Giornata Mondiale dell’Ambiente: “Make our planet great again”

La Giornata Mondiale dell’Ambiente (o World Environment Day) è stata proclamata durante l`Assemblea generale delle Nazioni Unite di Stoccolma (Svezia) nel 1972 e dal 1974 viene celebrata ogni anno il 5 giugno.

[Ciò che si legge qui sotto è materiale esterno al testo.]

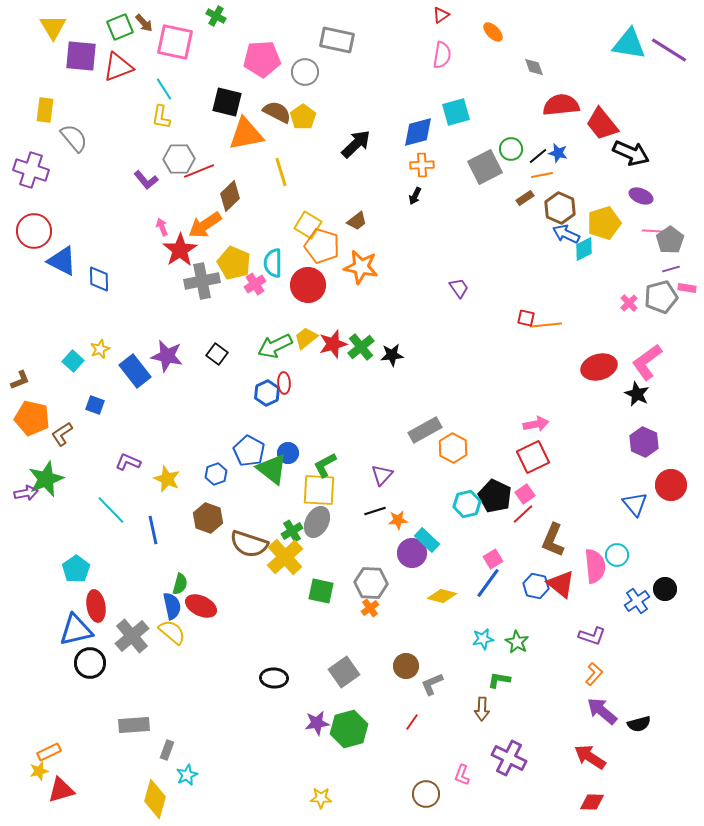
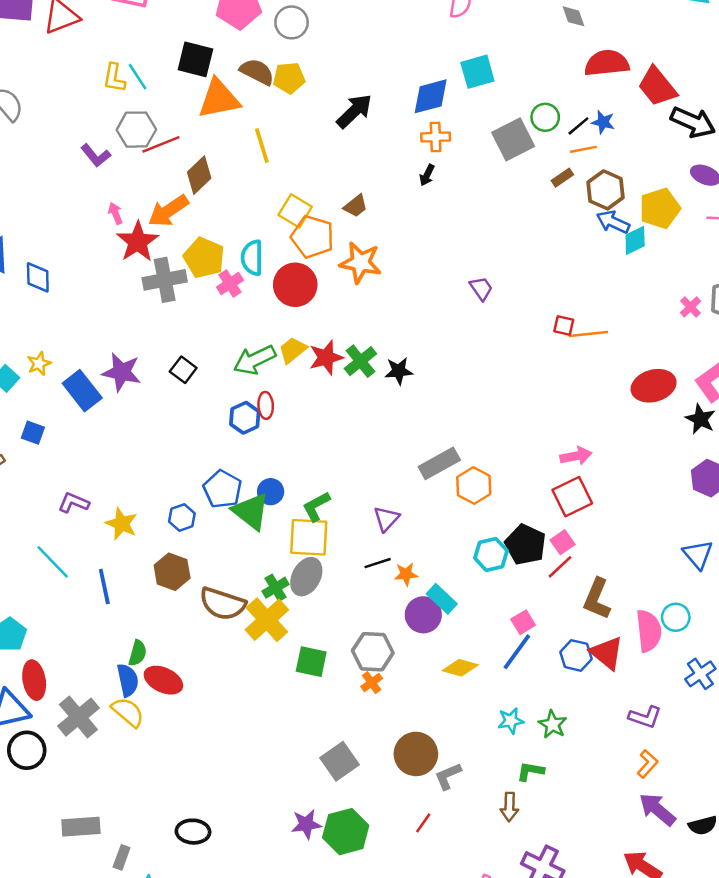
cyan line: (164, 89) -> (138, 77), moved
yellow pentagon: (303, 117) -> (289, 78), turned 30
brown circle: (406, 666) -> (416, 754), size x1.4
black ellipse: (274, 678) -> (193, 832), moved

Quest’anno la Giornata Mondiale dell`Ambiente cade in un momento particolare: proprio a seguito delle dichiarazioni di alcuni giorni fa di Donald Trump. Il Presidente degli Stati Uniti ha, infatti, deciso di non ratificare l’Accordo di Parigi sul clima, il più cop-paris-perspective-cropped.pngimportante trattato degli ultimi anni per contrastare il surriscaldamento globale riducendo sensibilmente le emissioni di anidride carbonica ritenuta uno dei principali e più pericolosi gas serra. L’Accordo sul clima era stato raggiunto nel dicembre 2015 da 195 paesi tra cui gli Stati Uniti con la precedente amministrazione Obama.

La procedura per uscire dall’accordo richiede quattro anni e potrebbe innescare una situazione di squilibrio da parte degli altri Stati che, in assenza di un partner così importante come gli Stati Uniti, potrebbero avere gravi difficoltà a mantenere l’intesa.

Quest’anno i riflettori si accendono sulla necessità per l’uomo di recuperare un rapporto con l’ambiente più sano, consapevole, e con lo slogan “riconnettersi alla natura” invita tutti ad uscire all’aperto.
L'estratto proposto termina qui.